10 KiB
10 KiB
Vera-AI: Persistent Memory Proxy for Ollama
Vera-AI is a transparent proxy for Ollama that adds persistent memory using Qdrant vector storage. It sits between your AI client and Ollama, automatically augmenting conversations with relevant context from previous sessions.
Features
- Persistent Memory: Conversations are stored in Qdrant and retrieved contextually
- Monthly Curation: Daily and monthly cleanup of raw memories
- 4-Layer Context: System prompt + semantic memory + recent context + current messages
- Configurable UID/GID: Match container user to host user for volume permissions
- Timezone Support: Scheduler runs in your local timezone
- Debug Logging: Optional debug logs written to configurable directory
Prerequisites
- Ollama: Running LLM inference server (e.g.,
http://10.0.0.10:11434) - Qdrant: Running vector database (e.g.,
http://10.0.0.22:6333) - Docker: Docker and Docker Compose installed
- Git: For cloning the repository
Quick Start
# Clone the repository
git clone http://10.0.0.61:3000/SpeedyFoxAi/vera-ai-v2.git
cd vera-ai-v2
# Create environment file from template
cp .env.example .env
# Edit .env with your settings
nano .env
# Create required directories
mkdir -p config prompts logs
# Copy default config (or create your own)
cp config.toml config/
# Build and run
docker compose build
docker compose up -d
# Test
curl http://localhost:11434/
Full Setup Instructions
1. Clone Repository
git clone http://10.0.0.61:3000/SpeedyFoxAi/vera-ai-v2.git
cd vera-ai-v2
2. Create Environment File
Create .env file (or copy from .env.example):
# User/Group Configuration (match your host user)
APP_UID=1000
APP_GID=1000
# Timezone Configuration
TZ=America/Chicago
# API Keys (optional)
# OPENROUTER_API_KEY=your_api_key_here
Important: APP_UID and APP_GID must match your host user's UID/GID for volume permissions:
# Get your UID and GID
id -u # UID
id -g # GID
# Set in .env
APP_UID=1000 # Replace with your UID
APP_GID=1000 # Replace with your GID
3. Create Required Directories
# Create directories
mkdir -p config prompts logs
# Copy default configuration
cp config.toml config/
# Verify prompts exist (should be in the repo)
ls -la prompts/
# Should show: curator_prompt.md, systemprompt.md
4. Configure Ollama and Qdrant
Edit config/config.toml:
[general]
ollama_host = "http://YOUR_OLLAMA_IP:11434"

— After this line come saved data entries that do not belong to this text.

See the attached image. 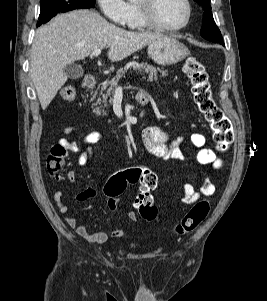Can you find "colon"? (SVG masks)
Listing matches in <instances>:
<instances>
[{
    "label": "colon",
    "mask_w": 267,
    "mask_h": 301,
    "mask_svg": "<svg viewBox=\"0 0 267 301\" xmlns=\"http://www.w3.org/2000/svg\"><path fill=\"white\" fill-rule=\"evenodd\" d=\"M183 71L191 81L194 101L210 125L216 148L221 152L226 151L234 139L232 124L213 99L204 65L197 58L188 57ZM76 93L73 85H66L61 89V97L65 101L74 100ZM65 157L66 149L60 144L54 145L46 157V169L56 179L61 177L60 171ZM135 184L139 185V194L134 202L135 208L145 220H155L157 208L152 192L157 184V176L148 167L131 165L115 171L103 184L101 193L109 207ZM209 210L208 201L197 202L175 226V232L183 235L195 230L206 219Z\"/></svg>",
    "instance_id": "5ec220e1"
}]
</instances>
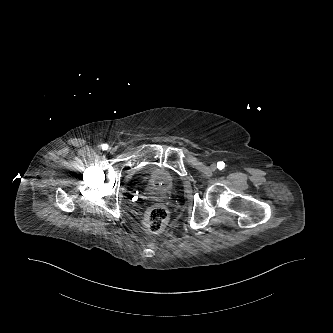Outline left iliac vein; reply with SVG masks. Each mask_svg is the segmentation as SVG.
Here are the masks:
<instances>
[{"label":"left iliac vein","instance_id":"1","mask_svg":"<svg viewBox=\"0 0 333 333\" xmlns=\"http://www.w3.org/2000/svg\"><path fill=\"white\" fill-rule=\"evenodd\" d=\"M210 168H211L212 170H216V168H217V164H216V163H212V164L210 165Z\"/></svg>","mask_w":333,"mask_h":333}]
</instances>
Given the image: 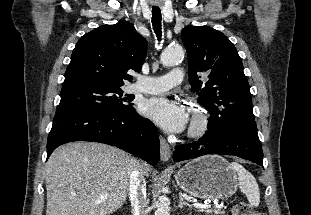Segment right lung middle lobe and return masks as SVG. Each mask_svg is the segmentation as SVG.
Listing matches in <instances>:
<instances>
[{"label":"right lung middle lobe","instance_id":"right-lung-middle-lobe-1","mask_svg":"<svg viewBox=\"0 0 311 215\" xmlns=\"http://www.w3.org/2000/svg\"><path fill=\"white\" fill-rule=\"evenodd\" d=\"M120 87H110L94 83H76L63 86L61 100L56 113L67 110H86L106 114H121L134 111L131 95L122 97Z\"/></svg>","mask_w":311,"mask_h":215}]
</instances>
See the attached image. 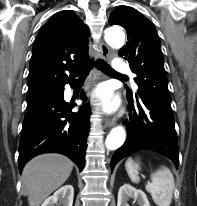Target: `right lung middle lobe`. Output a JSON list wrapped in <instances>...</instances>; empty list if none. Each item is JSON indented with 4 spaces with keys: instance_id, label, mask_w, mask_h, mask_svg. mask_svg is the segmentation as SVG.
<instances>
[{
    "instance_id": "obj_1",
    "label": "right lung middle lobe",
    "mask_w": 197,
    "mask_h": 206,
    "mask_svg": "<svg viewBox=\"0 0 197 206\" xmlns=\"http://www.w3.org/2000/svg\"><path fill=\"white\" fill-rule=\"evenodd\" d=\"M58 89H37L28 90L27 92V108L35 106L42 101L54 97L58 93Z\"/></svg>"
}]
</instances>
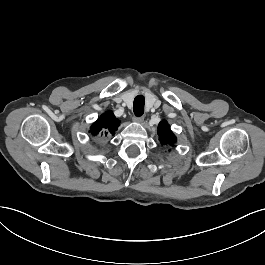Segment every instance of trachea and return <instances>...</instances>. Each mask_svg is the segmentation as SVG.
<instances>
[{"mask_svg": "<svg viewBox=\"0 0 265 265\" xmlns=\"http://www.w3.org/2000/svg\"><path fill=\"white\" fill-rule=\"evenodd\" d=\"M145 101L142 96H137L133 102V111L135 116L140 117L144 113Z\"/></svg>", "mask_w": 265, "mask_h": 265, "instance_id": "3493384b", "label": "trachea"}]
</instances>
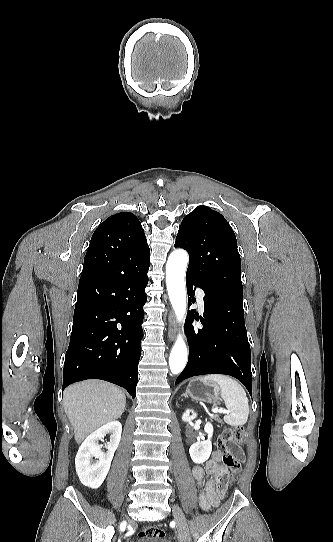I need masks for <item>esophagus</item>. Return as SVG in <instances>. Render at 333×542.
Wrapping results in <instances>:
<instances>
[{"label":"esophagus","mask_w":333,"mask_h":542,"mask_svg":"<svg viewBox=\"0 0 333 542\" xmlns=\"http://www.w3.org/2000/svg\"><path fill=\"white\" fill-rule=\"evenodd\" d=\"M168 321H169L168 337L170 340H173L176 334V321L172 312L169 313Z\"/></svg>","instance_id":"34e87169"}]
</instances>
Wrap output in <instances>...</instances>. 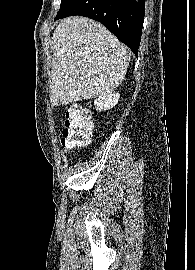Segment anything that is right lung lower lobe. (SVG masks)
Instances as JSON below:
<instances>
[{
	"mask_svg": "<svg viewBox=\"0 0 195 270\" xmlns=\"http://www.w3.org/2000/svg\"><path fill=\"white\" fill-rule=\"evenodd\" d=\"M144 13V0H75L54 20L81 15L99 21L138 56Z\"/></svg>",
	"mask_w": 195,
	"mask_h": 270,
	"instance_id": "98d812e1",
	"label": "right lung lower lobe"
}]
</instances>
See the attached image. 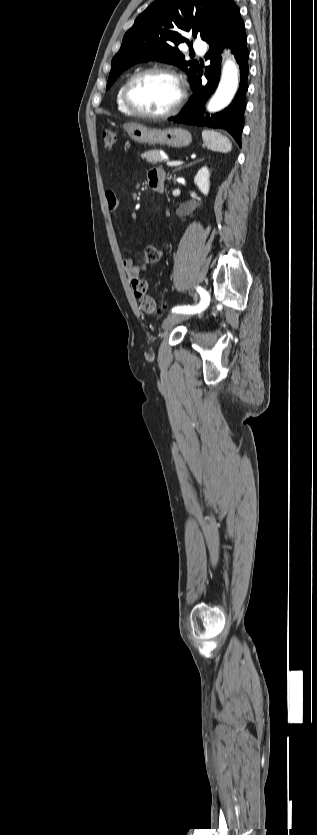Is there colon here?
I'll return each mask as SVG.
<instances>
[{"mask_svg":"<svg viewBox=\"0 0 317 835\" xmlns=\"http://www.w3.org/2000/svg\"><path fill=\"white\" fill-rule=\"evenodd\" d=\"M103 143L107 149H111L117 142V134L112 130H104L101 133ZM162 255L161 250L155 246H149L148 258L155 261ZM131 286L135 297L138 299L140 309L148 314H160V309L157 308L155 300L147 294V281L140 277L134 276L131 279Z\"/></svg>","mask_w":317,"mask_h":835,"instance_id":"5ec220e1","label":"colon"}]
</instances>
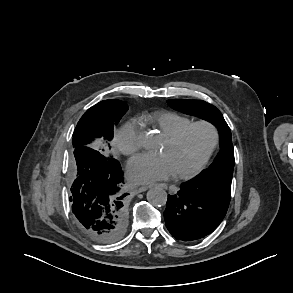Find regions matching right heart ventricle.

qdrant_host = "http://YOUR_QDRANT_IP:6333"
qdrant_collection = "memories"
embedding_model = "snowflake-arctic-embed2"
debug = false
[layers]
semantic_token_budget = 25000
context_token_budget = 22000
semantic_search_turns = 2
semantic_score_threshold = 0.6
[curator]
run_time = "02:00" # Daily curator time
full_run_time = "03:00" # Monthly full curator time
full_run_day = 1 # Day of month (1st)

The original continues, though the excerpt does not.